_WHAT IS NEEDED_
Before doing anything else, copy the entries below exactly.

_AVAILABLE DATA_

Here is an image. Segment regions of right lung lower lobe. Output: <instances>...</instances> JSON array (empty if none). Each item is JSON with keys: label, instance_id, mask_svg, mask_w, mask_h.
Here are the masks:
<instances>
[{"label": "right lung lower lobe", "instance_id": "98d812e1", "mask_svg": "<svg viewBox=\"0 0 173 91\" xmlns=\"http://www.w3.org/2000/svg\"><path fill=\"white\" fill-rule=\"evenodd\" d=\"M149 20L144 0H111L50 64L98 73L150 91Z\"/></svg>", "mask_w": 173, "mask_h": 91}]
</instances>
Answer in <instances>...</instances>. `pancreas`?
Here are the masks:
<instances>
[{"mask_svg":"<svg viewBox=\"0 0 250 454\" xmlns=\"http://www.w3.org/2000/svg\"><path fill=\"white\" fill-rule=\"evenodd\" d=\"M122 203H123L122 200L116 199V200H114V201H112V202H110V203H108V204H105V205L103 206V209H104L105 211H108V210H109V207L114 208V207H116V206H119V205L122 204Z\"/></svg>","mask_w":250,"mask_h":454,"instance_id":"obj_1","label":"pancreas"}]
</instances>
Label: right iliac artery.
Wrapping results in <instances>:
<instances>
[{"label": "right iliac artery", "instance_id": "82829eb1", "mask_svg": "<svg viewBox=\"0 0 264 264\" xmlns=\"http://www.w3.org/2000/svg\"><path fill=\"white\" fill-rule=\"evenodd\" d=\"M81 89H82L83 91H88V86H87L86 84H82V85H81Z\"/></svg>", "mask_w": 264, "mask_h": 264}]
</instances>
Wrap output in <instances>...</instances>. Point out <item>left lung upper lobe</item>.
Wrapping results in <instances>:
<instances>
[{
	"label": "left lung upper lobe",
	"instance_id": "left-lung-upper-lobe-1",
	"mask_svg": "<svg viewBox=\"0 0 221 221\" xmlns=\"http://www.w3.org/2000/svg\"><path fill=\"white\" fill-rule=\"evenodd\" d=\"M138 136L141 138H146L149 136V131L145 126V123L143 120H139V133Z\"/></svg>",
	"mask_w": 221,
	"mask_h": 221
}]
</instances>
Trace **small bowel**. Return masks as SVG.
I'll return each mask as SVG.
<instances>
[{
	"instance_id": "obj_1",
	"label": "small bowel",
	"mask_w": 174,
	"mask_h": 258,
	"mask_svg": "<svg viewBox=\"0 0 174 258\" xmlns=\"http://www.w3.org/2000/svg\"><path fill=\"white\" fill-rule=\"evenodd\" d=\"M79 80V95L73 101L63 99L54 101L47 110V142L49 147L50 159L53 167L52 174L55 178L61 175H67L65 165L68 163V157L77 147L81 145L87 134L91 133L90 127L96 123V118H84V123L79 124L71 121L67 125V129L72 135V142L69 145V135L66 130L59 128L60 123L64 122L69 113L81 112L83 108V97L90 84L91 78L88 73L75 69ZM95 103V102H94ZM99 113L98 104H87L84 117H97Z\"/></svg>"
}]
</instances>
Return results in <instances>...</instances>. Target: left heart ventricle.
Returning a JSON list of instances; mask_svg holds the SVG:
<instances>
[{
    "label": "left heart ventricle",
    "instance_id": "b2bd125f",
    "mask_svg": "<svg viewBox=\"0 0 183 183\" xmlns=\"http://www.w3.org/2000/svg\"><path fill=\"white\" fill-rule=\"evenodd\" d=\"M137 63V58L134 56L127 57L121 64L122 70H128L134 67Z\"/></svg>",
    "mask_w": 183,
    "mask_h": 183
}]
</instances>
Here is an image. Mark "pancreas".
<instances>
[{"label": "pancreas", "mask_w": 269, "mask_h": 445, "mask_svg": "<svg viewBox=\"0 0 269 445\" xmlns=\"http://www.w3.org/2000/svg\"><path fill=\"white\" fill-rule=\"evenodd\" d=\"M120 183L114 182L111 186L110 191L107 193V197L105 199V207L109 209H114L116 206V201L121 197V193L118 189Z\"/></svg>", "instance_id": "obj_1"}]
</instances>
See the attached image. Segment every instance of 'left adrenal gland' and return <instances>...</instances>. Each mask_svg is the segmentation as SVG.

_FINISHED TASK_
Here is an image. Segment regions of right lung lower lobe. Output: <instances>...</instances> JSON array (empty if none). Each item is JSON with keys: label, instance_id, mask_svg, mask_w, mask_h.
Here are the masks:
<instances>
[{"label": "right lung lower lobe", "instance_id": "98d812e1", "mask_svg": "<svg viewBox=\"0 0 173 91\" xmlns=\"http://www.w3.org/2000/svg\"><path fill=\"white\" fill-rule=\"evenodd\" d=\"M149 20L144 0H111L50 64L98 73L150 91Z\"/></svg>", "mask_w": 173, "mask_h": 91}]
</instances>
Answer in <instances>...</instances>. `pancreas`?
Here are the masks:
<instances>
[{"mask_svg":"<svg viewBox=\"0 0 250 454\" xmlns=\"http://www.w3.org/2000/svg\"><path fill=\"white\" fill-rule=\"evenodd\" d=\"M122 203H123L122 200L116 199V200H114V201H112V202H110V203H108V204H105V205L103 206V209H104L105 211H108V210H109V207L114 208V207H116V206H119V205L122 204Z\"/></svg>","mask_w":250,"mask_h":454,"instance_id":"obj_1","label":"pancreas"}]
</instances>
Label: right iliac artery.
Wrapping results in <instances>:
<instances>
[{"label": "right iliac artery", "instance_id": "82829eb1", "mask_svg": "<svg viewBox=\"0 0 264 264\" xmlns=\"http://www.w3.org/2000/svg\"><path fill=\"white\" fill-rule=\"evenodd\" d=\"M81 89H82L83 91H88V86H87L86 84H82V85H81Z\"/></svg>", "mask_w": 264, "mask_h": 264}]
</instances>
Wrap output in <instances>...</instances>. Point out <item>left lung upper lobe</item>.
Wrapping results in <instances>:
<instances>
[{
	"label": "left lung upper lobe",
	"instance_id": "left-lung-upper-lobe-1",
	"mask_svg": "<svg viewBox=\"0 0 221 221\" xmlns=\"http://www.w3.org/2000/svg\"><path fill=\"white\" fill-rule=\"evenodd\" d=\"M138 136L141 138H146L149 136V131L145 126V123L143 120H139V133Z\"/></svg>",
	"mask_w": 221,
	"mask_h": 221
}]
</instances>
Trace **small bowel**. Return masks as SVG.
I'll return each mask as SVG.
<instances>
[{
	"instance_id": "obj_1",
	"label": "small bowel",
	"mask_w": 174,
	"mask_h": 258,
	"mask_svg": "<svg viewBox=\"0 0 174 258\" xmlns=\"http://www.w3.org/2000/svg\"><path fill=\"white\" fill-rule=\"evenodd\" d=\"M79 80V95L73 101L63 99L54 101L47 110V142L49 147L50 159L53 167L52 174L55 178L61 175H67L65 165L68 163V157L77 147L81 145L87 134L91 133L90 127L96 123V118H84V123L79 124L71 121L67 125V129L72 135V142L69 145V135L66 130L59 128L60 123L64 122L69 113L81 112L83 108V97L90 84L91 78L88 73L75 69ZM95 103V102H94ZM99 113L98 104H87L84 117H97Z\"/></svg>"
}]
</instances>
Return results in <instances>...</instances>. Target: left heart ventricle.
Returning a JSON list of instances; mask_svg holds the SVG:
<instances>
[{
    "label": "left heart ventricle",
    "instance_id": "b2bd125f",
    "mask_svg": "<svg viewBox=\"0 0 183 183\" xmlns=\"http://www.w3.org/2000/svg\"><path fill=\"white\" fill-rule=\"evenodd\" d=\"M137 63V58L134 56L127 57L121 64L122 70H128L134 67Z\"/></svg>",
    "mask_w": 183,
    "mask_h": 183
}]
</instances>
Here is an image. Mark "pancreas".
<instances>
[{"label": "pancreas", "mask_w": 269, "mask_h": 445, "mask_svg": "<svg viewBox=\"0 0 269 445\" xmlns=\"http://www.w3.org/2000/svg\"><path fill=\"white\" fill-rule=\"evenodd\" d=\"M120 183L114 182L111 186L110 191L107 193V197L105 199V207L109 209H114L116 206V201L121 197V193L118 189Z\"/></svg>", "instance_id": "obj_1"}]
</instances>
See the attached image. Segment every instance of 'left adrenal gland' and return <instances>...</instances>. Each mask_svg is the segmentation as SVG.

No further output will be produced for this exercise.